Toss it away into the fire.

What we're left with are memories.

My earliest memories are disjointed, jumping from place to place and person to person. They make it seem like I grew up in fits and starts, jerking from 2 years to 4 years to 5 to 7 to 9. The earliest one I have is of a plane--is it any wonder, then, that I love them so much now? I was standing at the window, looking at the clouds quietly. I couldn't have been older than 2 or 3.

Another favorite of mine was one of the first days I spent in Connecticut. It was summer, the sky a brilliant, endless blue punctuated with lazy white clouds. The soccer field back then was near the elementary school, once that has since been leveled to make way for a newer, bigger elementary school. I stood there awkwardly, too proud to hide behind my mom, but too nervous to walk out by myself and meet the other girls and boys. Lucky for me, I didn't have to worry. The best friend I've ever had charged right up to me, short, freckled, fiery. "Are you new here?" For an 8 year old, she seemed to possess an awful lot of authority. I nodded timidly.

And then she said the five words that made all the difference in the world to me: "Wanna be my soccer buddy?" Samm and I have been inseparable ever since.

The moment that everything changed the first time has an innocent memory attached to it. I had just come home from school. It was one of the last days of 7th grade, and I made a beeline for the kitchen the way I always did. Dad intercepted me, coming up out of the basement to ask how my day was. We talked idly for a moment, and I made some kind of joke about the move we'd been worrying about for so long. Dad laughed, and then he looked me in the eye. "You do know we're moving, right? It's final.

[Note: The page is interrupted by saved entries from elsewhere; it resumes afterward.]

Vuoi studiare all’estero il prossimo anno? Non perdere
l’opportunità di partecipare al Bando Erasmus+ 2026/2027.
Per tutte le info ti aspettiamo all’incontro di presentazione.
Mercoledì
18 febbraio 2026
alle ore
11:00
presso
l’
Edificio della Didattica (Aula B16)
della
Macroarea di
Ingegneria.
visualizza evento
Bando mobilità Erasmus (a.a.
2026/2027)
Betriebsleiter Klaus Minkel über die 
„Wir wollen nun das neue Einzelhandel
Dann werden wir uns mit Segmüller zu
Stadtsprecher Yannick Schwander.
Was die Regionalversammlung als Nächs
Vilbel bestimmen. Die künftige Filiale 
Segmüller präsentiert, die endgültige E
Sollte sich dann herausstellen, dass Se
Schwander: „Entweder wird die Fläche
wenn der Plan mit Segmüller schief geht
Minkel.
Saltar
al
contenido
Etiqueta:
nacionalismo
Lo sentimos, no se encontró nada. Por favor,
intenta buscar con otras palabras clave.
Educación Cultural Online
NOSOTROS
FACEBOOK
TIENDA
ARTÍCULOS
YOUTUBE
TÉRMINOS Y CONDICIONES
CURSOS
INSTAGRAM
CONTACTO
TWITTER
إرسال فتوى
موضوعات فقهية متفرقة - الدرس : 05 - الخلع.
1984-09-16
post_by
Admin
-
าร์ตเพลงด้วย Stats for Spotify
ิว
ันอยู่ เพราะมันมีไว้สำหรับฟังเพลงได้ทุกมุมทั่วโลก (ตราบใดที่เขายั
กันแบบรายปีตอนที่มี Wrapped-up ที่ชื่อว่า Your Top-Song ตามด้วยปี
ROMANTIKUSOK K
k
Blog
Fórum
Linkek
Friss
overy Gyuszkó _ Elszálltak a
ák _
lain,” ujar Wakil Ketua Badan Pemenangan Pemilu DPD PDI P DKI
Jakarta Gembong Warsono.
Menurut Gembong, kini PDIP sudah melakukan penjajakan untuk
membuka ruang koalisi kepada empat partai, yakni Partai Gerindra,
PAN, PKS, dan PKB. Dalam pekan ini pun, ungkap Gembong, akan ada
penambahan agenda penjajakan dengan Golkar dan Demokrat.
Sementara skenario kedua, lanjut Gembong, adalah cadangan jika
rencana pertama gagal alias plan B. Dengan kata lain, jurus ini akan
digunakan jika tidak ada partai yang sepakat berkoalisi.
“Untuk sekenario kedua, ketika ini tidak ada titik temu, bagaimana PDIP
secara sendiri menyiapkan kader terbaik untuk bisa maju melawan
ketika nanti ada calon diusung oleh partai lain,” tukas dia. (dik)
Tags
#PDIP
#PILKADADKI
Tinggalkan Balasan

They want us there by August." I nodded and shrugged it off, raiding the pantry rather than considering the implications of what he had just said. I wonder what my dad expected me to do, if I surprised him by taking it so well. But when you're 12, the phrase long-term impact is a foreign one.

The goodbye--that one is still vivid. All four of my best friends showed up, even the one I wasn't sure would come. We all congregated in my driveway, laughing nervously and making small talk about meaningless things. The white SUV loomed behind us, crammed to bursting with suitcases, snacks, and entertainment. My mom was already crying but trying to laugh it off with her own friends while my brothers were in the car, whining about wanting to get a move on.

What sticks out most in that memory is the gap. The four of us--Kendall, Sam (there was only one m then), Maggie, and I--formed up one last time in a row for the final photo op, all of us smiling boldly, the picture of youthful friendship. And then I was walking to the car and getting in, but the other three still stood there, a hole in the middle where I should have been.

That hole has changed since then. My friend summed it up best: When I left, it was like I left a round hole. But since then, the hole has turned to a square, only I'm still a round peg. Yeah, I fit in some ways, but in the end, you can't fully get over so much time apart.

And since then, I've made new memories. So many that I don't know where to start. I can't imagine how it will be when I'm 80, what kind of state I'll be in then. Maybe that's why God graces us with forgetfulness by then, just so we can stay sane.

I think I'll be ready for that twisted sanity.